### DATA EXTRACTS
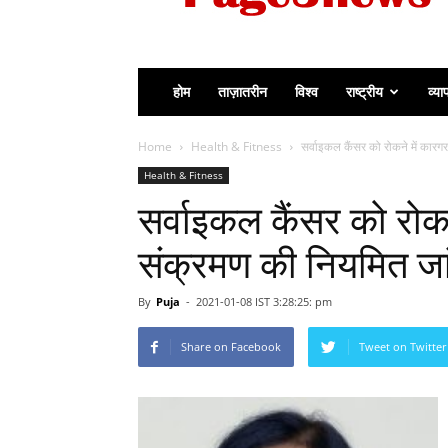
होम
ताज़ातरीन
विश्व
राष्ट्रीय
व्या
Home
Health & Fitness
सर्वाइकल कैंसर को रोकने में कारग
Health & Fitness
सर्वाइकल कैंसर को रोकन
संक्रमण की नियमित जां
By
Puja
-
2021-01-08 IST 3:28:25: pm
Share on Facebook
Tweet on Twitter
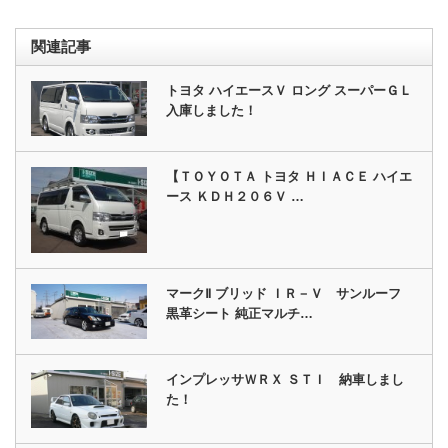
関連記事
トヨタ ハイエースＶ ロング スーパーＧＬ
入庫しました！
【ＴＯＹＯＴＡ トヨタ ＨＩＡＣＥ ハイエ
ース ＫＤＨ２０６Ｖ …
マークⅡ ブリッド ＩＲ－Ｖ サンルーフ
黒革シート 純正マルチ…
インプレッサＷＲＸ ＳＴＩ 納車しまし
た！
######
▶ _YOUR GOAL_:
Pictures are to be left out; otherwise, retype exactly the lines from the first line of the data through the line containing "トヨタ ハイエースＶ ロング スーパーＧＬ".

▶ _RESULT_:
होम
ताज़ातरीन
विश्व
राष्ट्रीय
व्या
Home
Health & Fitness
सर्वाइकल कैंसर को रोकने में कारग
Health & Fitness
सर्वाइकल कैंसर को रोकन
संक्रमण की नियमित जां
By
Puja
-
2021-01-08 IST 3:28:25: pm
Share on Facebook
Tweet on Twitter
関連記事
トヨタ ハイエースＶ ロング スーパーＧＬ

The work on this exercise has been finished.